Supplied data
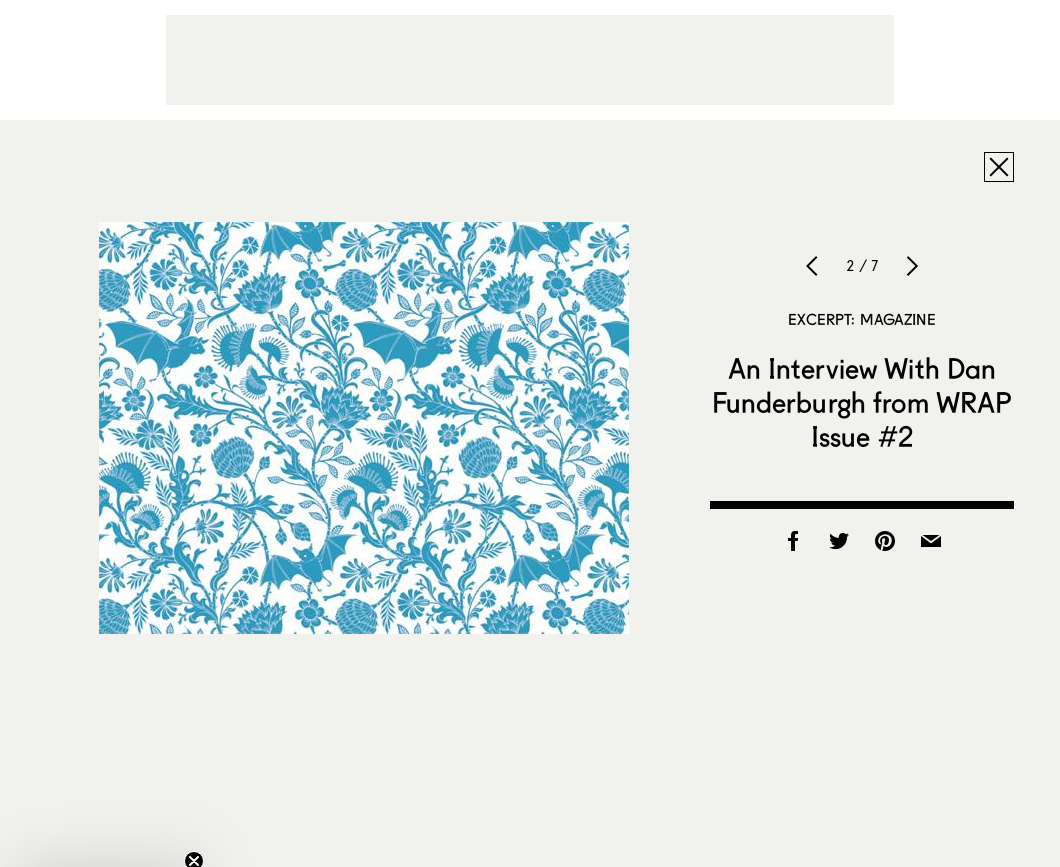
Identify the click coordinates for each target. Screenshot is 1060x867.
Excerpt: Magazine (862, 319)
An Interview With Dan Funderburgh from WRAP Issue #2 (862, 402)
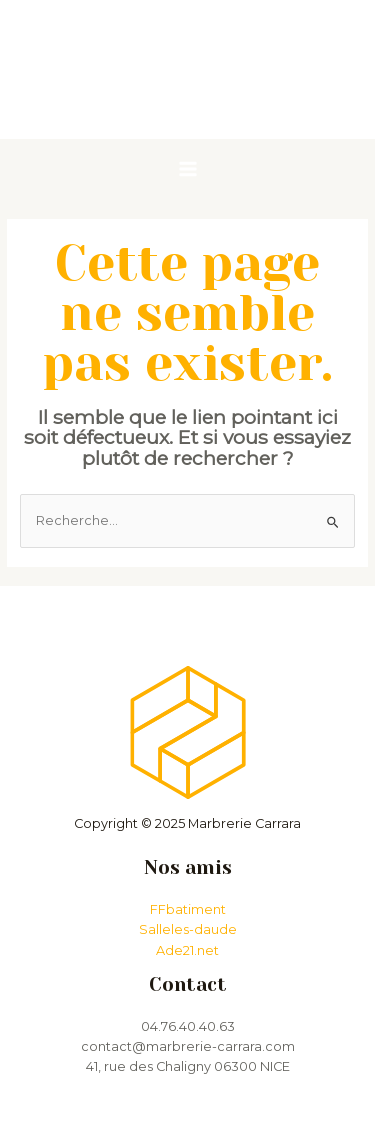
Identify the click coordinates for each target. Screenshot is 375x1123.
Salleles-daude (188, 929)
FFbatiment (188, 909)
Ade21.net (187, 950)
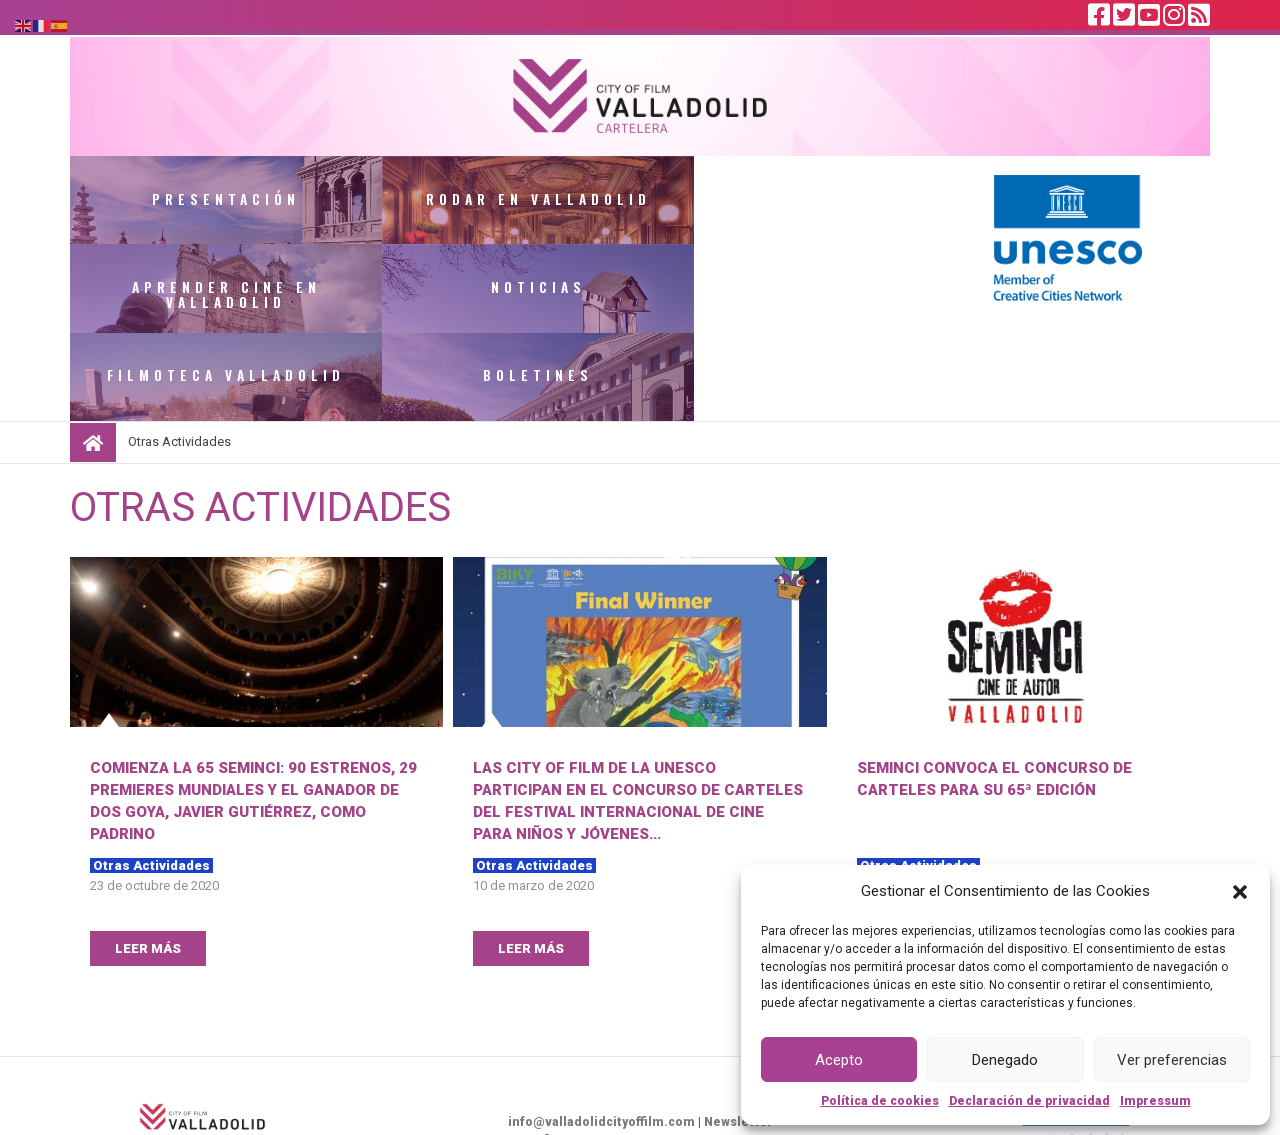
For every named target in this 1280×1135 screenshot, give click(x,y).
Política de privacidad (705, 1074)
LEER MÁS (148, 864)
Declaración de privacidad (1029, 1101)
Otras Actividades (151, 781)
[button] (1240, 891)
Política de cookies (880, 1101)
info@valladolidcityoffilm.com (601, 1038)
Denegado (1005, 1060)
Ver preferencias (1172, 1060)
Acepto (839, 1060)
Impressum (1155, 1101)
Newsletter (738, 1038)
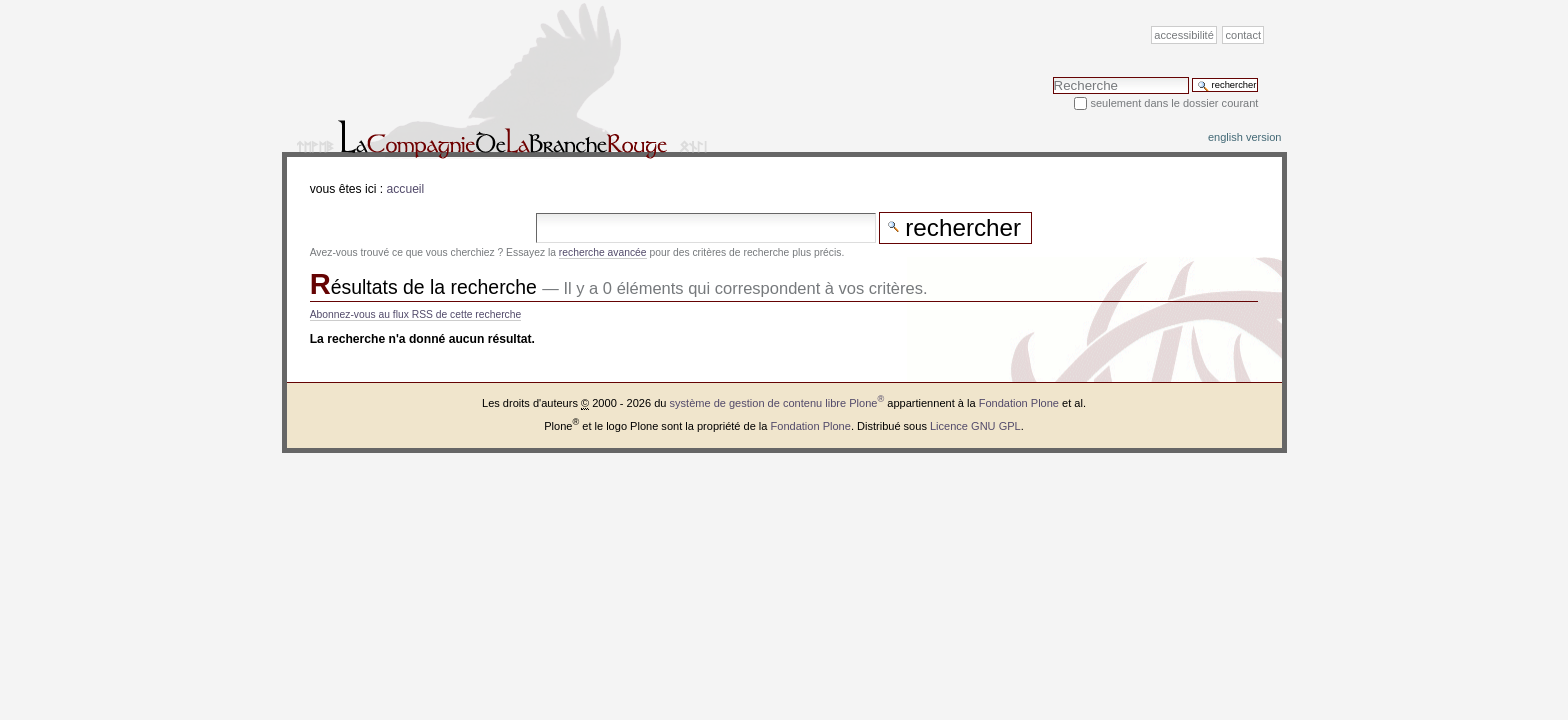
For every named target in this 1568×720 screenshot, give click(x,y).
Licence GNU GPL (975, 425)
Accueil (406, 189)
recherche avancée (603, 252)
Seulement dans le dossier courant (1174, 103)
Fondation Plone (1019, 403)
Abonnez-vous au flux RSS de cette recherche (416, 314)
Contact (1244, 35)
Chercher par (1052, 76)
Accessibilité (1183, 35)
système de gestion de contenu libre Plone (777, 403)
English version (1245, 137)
==
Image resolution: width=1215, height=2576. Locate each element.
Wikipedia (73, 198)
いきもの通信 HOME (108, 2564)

Task details
An exact copy of the lines above from the one with "For every named target in this 1280×1135" up to and including the one with "Fondation Plone (1019, 403)" is required; reproduce only those lines, omitting all pictures.

Result of the task
For every named target in this 1280×1135 screenshot, give click(x,y).
Política de privacidad (705, 1074)
LEER MÁS (148, 864)
Declaración de privacidad (1029, 1101)
Otras Actividades (151, 781)
[button] (1240, 891)
Política de cookies (880, 1101)
info@valladolidcityoffilm.com (601, 1038)
Denegado (1005, 1060)
Ver preferencias (1172, 1060)
Acepto (839, 1060)
Impressum (1155, 1101)
Newsletter (738, 1038)
For every named target in this 1568×720 screenshot, give click(x,y).
Licence GNU GPL (975, 425)
Accueil (406, 189)
recherche avancée (603, 252)
Seulement dans le dossier courant (1174, 103)
Fondation Plone (1019, 403)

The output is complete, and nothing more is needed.